"""
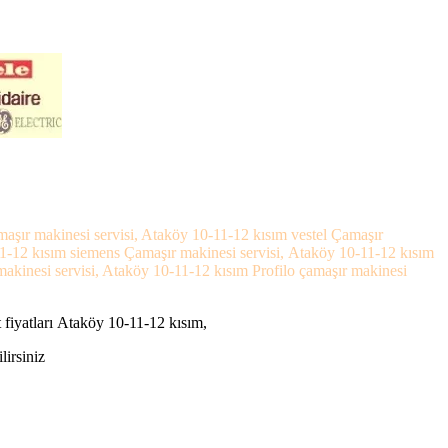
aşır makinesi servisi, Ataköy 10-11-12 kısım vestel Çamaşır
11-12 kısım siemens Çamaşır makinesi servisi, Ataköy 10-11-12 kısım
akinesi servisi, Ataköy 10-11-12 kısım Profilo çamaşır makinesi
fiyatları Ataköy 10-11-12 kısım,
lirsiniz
"""
"""
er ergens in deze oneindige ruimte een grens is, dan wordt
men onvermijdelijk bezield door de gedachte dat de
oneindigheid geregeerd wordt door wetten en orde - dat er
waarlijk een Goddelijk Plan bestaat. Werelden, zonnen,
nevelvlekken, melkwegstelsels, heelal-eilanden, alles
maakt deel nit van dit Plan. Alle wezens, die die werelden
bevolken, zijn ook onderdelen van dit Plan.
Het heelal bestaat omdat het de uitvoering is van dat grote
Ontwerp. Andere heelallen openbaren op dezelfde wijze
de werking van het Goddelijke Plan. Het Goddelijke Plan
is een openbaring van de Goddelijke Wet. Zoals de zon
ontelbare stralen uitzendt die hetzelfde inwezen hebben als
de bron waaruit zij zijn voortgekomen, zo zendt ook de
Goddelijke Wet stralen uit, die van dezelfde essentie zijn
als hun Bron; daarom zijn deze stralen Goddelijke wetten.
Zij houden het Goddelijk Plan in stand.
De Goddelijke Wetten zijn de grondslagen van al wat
"""
"""
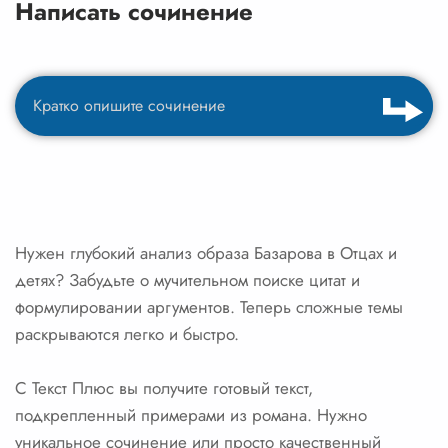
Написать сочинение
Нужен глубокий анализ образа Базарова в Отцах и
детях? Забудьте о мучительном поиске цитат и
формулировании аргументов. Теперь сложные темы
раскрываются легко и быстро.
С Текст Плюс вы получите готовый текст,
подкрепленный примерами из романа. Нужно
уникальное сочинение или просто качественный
"""
• [WHAT NEEDS TO BE DONE]: Please find every line in the records above that holds the word "stralen" and copy it.

• [SOLUTION FOR THIS TASK]:
ontelbare stralen uitzendt die hetzelfde inwezen hebben als
Goddelijke Wet stralen uit, die van dezelfde essentie zijn
als hun Bron; daarom zijn deze stralen Goddelijke wetten.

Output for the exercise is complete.